Prejudice?

I went to give blood again last week. It’s been a while, and although one of the reasons I hadn’t gone for so long was because I was pretty sick for a while, it’s been bugging me.

They were doing a bit of a drive so when I got there it was quite busy, but I stood in the queue, let them prick my fingers (twice because they’re trying out a new machine), filled in my form and then took a seat.

During this whole process, the next donor to arrive was a man who made my skin crawl. Since he walked in the door, right up until this very moment, I’ve been trying to work out exactly what it was about him that gave me the grills. I usually try very hard to be kind and accepting of all people. But somehow, seeing as how we were in the blood clinic, I found myself fighting the urge to ask someone to have him removed.

I know. Hectic.

He must have been in his late 30s or early 40s, but then he appeared to be the kind of person who sleeps outdoors on occasion, so he could have been younger.

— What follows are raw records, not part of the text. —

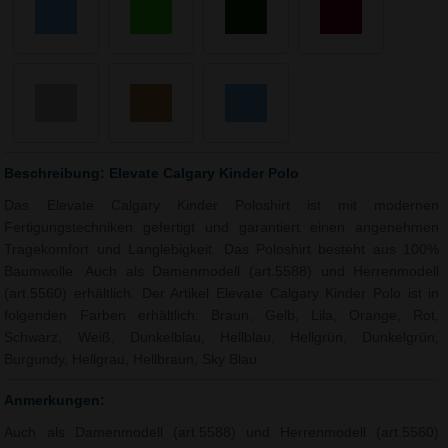
Beschreibung: Elevate Calgary Kinder Polo
Das Elevate Calgary Kinder Poloshirt ist mit modernen
Fertigungstechniken gefertigt und garantiert einen angenehmen
Tragekomfort und Langlebigkeit. Das Poloshirt besteht aus 100%
Baumwolle. Auch als Damenmodell (art.5588) und Herrenmodell
(art.5560) erhältlich. Der Artikel Elevate Calgary Kinder Polo ist in
folgenden Farben erhältlich: Braun, Gelb, Lila, Orange, Rot,
Schwarz, Weiß, Dunkelblau, Hellblau, Hellgrün, Dunkelgrün,
Burgundy, Hellgrau, Hellbraun, Sky Blau.
Anmerkungen:
Auch als Damenmodell (art.5588) und Herrenmodell (art.5560)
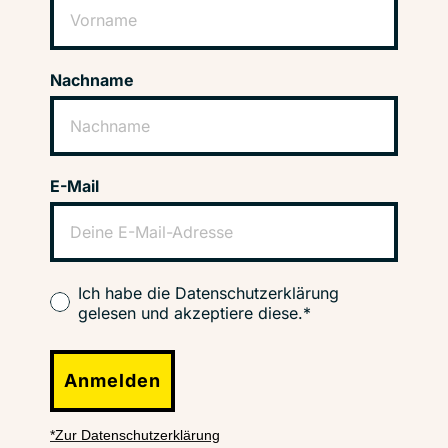
Nachname
E-Mail
Ich habe die Datenschutzerklärung
gelesen und akzeptiere diese.*
Anmelden
*Zur Datenschutzerklärung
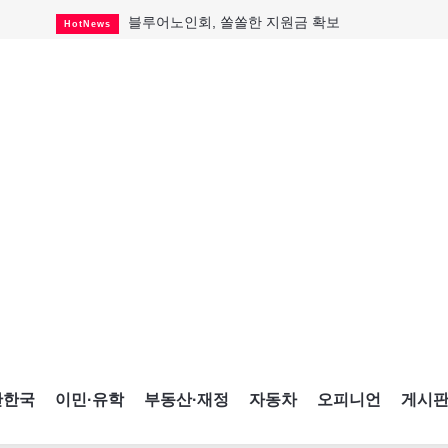
블루어노인회, 쏠쏠한 지원금 확보
HotNews
캐나다인 33% "생활비 부담에 보험 축소"
HotNews
"마약 범죄에 연루됐으니 돈 보내라"
HotNews
토론토 살사축제 총격 용의자 체포
HotNews
세계 10대 구조물서 내려오는 CN타워
CultureSports
이민자의 삶을 문학적 이야기로
CultureSports
미 총영사관 총격 용의자 2명 체포
HotNews
캐나다 공룡 화석, 주화로 탄생
CultureSports
"벌써 내년 여름이 기다려진다"
CultureSports
간한국
이민·유학
부동산·재정
자동차
오피니언
게시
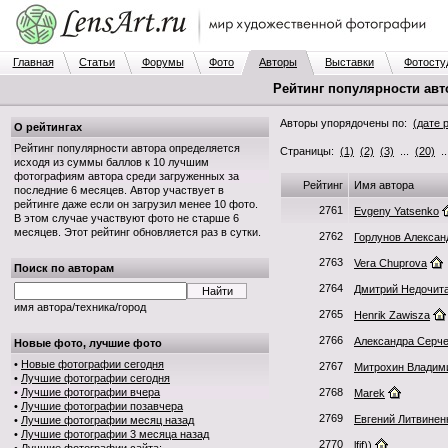
Главная
Статьи
Форумы
Фото
Авторы
Выставки
Фотосту
Рейтинг популярности авт
Авторы упорядочены по:
(дате 
О рейтингах
Рейтинг популярности автора определяется
Страницы:
(1)
(2)
(3)
...
(20)
.
исходя из суммы баллов к 10 лучшим
фотографиям автора среди загруженных за
Рейтинг
Имя автора
последние 6 месяцев. Автор участвует в
рейтинге даже если он загрузил менее 10 фото.
2761
Evgeny Yatsenko
В этом случае участвуют фото не старше 6
месяцев. Этот рейтинг обновляется раз в сутки.
2762
Горлунов Алексан
2763
Vera Chuprova
Поиск по авторам
2764
Дмитрий Недочит
имя автора/техника/город
2765
Henrik Zawisza
2766
Александра Серч
Новые фото, лучшие фото
•
Новые фотографии сегодня
2767
Митрохин Владим
•
Лучшие фотографии сегодня
•
Лучшие фотографии вчера
2768
Marek
•
Лучшие фотографии позавчера
2769
Евгений Литвинен
•
Лучшие фотографии месяц назад
•
Лучшие фотографии 3 месяца назад
2770
lfif))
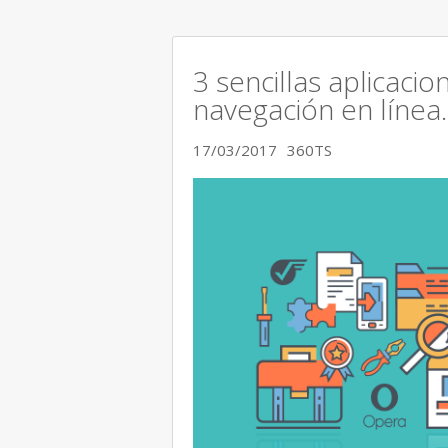
3 sencillas aplicaci
navegación en línea.
17/03/2017
360TS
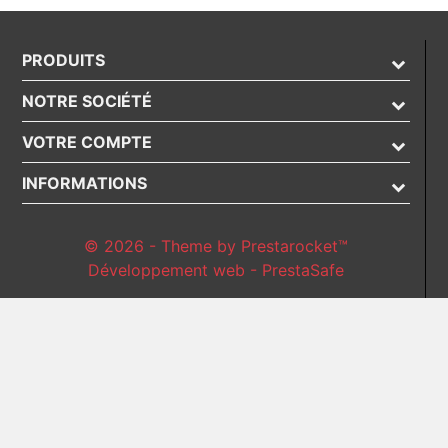
PRODUITS
NOTRE SOCIÉTÉ
VOTRE COMPTE
INFORMATIONS
© 2026 - Theme by Prestarocket™
Développement web - PrestaSafe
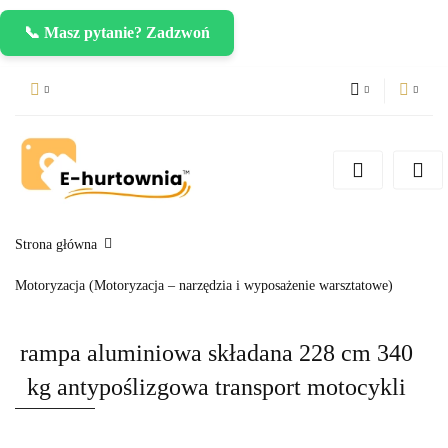
📞 Masz pytanie? Zadzwoń
PLN
Zaloguj się
Zarejestruj się
CZK
Dodaj zgłoszenie
EUR
Strona główna
Motoryzacja (Motoryzacja – narzędzia i wyposażenie warsztatowe)
rampa aluminiowa składana 228 cm 340
kg antypoślizgowa transport motocykli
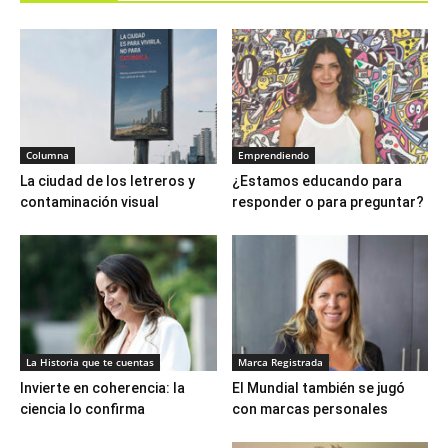
Columna
Emprendiendo
La ciudad de los letreros y
¿Estamos educando para
contaminación visual
responder o para preguntar?
La Historia que te cuentas
Marca Registrada
Invierte en coherencia: la
El Mundial también se jugó
ciencia lo confirma
con marcas personales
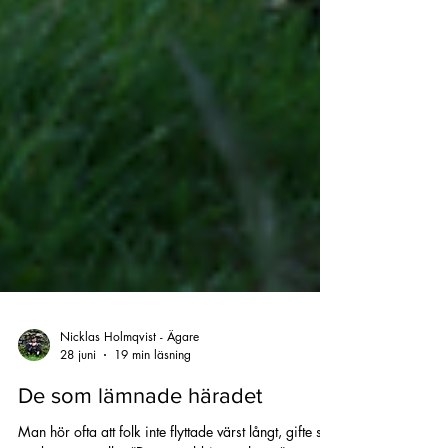
Nicklas Holmqvist - Ägare
28 juni
19 min läsning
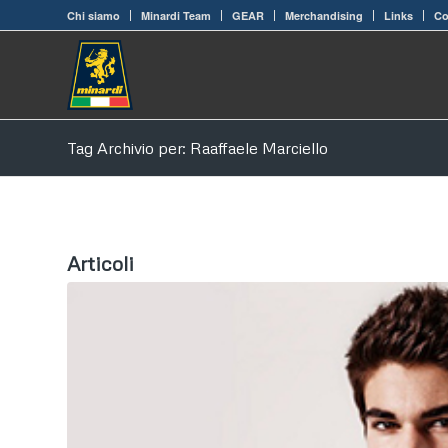
Chi siamo
Minardi Team
GEAR
Merchandising
Links
Co
Tag Archivio per: Raaffaele Marciello
Articoli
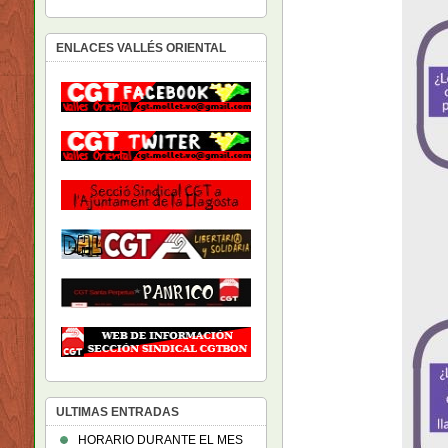
ENLACES VALLÉS ORIENTAL
ULTIMAS ENTRADAS
HORARIO DURANTE EL MES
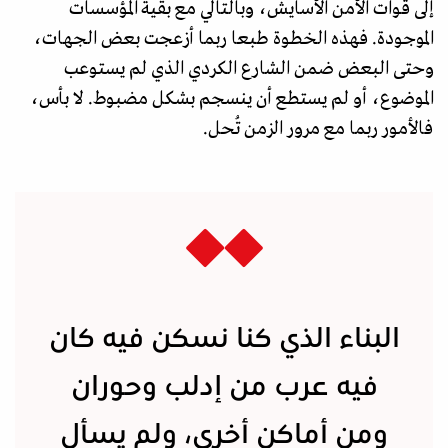
إلى قوات الأمن الأسايش، وبالتالي مع بقية المؤسسات
الموجودة. فهذه الخطوة طبعا ربما أزعجت بعض الجهات،
وحتى البعض ضمن الشارع الكردي الذي لم يستوعب
الموضوع، أو لم يستطع أن ينسجم بشكل مضبوط. لا بأس،
فالأمور ربما مع مرور الزمن تُحل.
البناء الذي كنا نسكن فيه كان
فيه عرب من إدلب وحوران
ومن أماكن أخرى، ولم يسأل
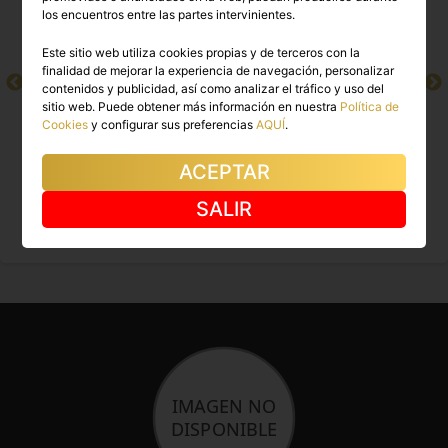
los encuentros entre las partes intervinientes.
Este sitio web utiliza cookies propias y de terceros con la
finalidad de mejorar la experiencia de navegación, personalizar
contenidos y publicidad, así como analizar el tráfico y uso del
sitio web. Puede obtener más información en nuestra
Política de
Cookies
y configurar sus preferencias
AQUÍ
.
ACEPTAR
EMY
KAROL
SALIR
Sevilla capital
Sevilla capital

His clothes were dirty, he was wearing grubby white Crocs and his hair was matted. His eyes were droopy slits and his face didn’t seem capable of holding any one expression. Oh, and he had this tatty little grey beard ties up in a bundle with an elastic band.

When he spoke to the sister at the desk he sound completely wasted. Drunk, high, completely bonkers – all three perhaps. Even she did a double take. And while the other sister read my iron levels I overheard the nurse ask him “Are you tired today sir?” When he said no and asked (slurred) why she said “Because you sound exhausted.”

His reply was completely unintelligible. There is no way he was sober.

It freaked me out. Why? Because he was there to give his blood away to other people. Blood that is teeming with goodness knows what. I know, my reaction was probably unfair. I was jumping to conclusions. But seriously, he looked and sounded like a person whose blood was so far on the other end of the clean spectrum.

I am so glad I took that tour of the labs that all the blood is sent to. Because I could sit there quietly and give my donation knowing that every single drop would be sent through a myriad machine and tests looking for any impurities. And that even the slightest alert would result in the donation being destroyed.

So yes, I was freaked out. By the man and by my own reaction to him.

I find myself left wondering what would have been the best course of action: To turn the man away at the door denying him the opportunity to donate what could have been perfectly good blood, or to let him donate and see what the tests pick up.

While I realize that the way they handled it was kinder, I also can’t ignore the fact that donating blood isn’t like making a cup of tea for an old lady, or giving your old clothes to a shelter – it’s far more vital than that – it really IS a matter of life and death. And I wonder if there’s space to worry about hurting people’s feelings.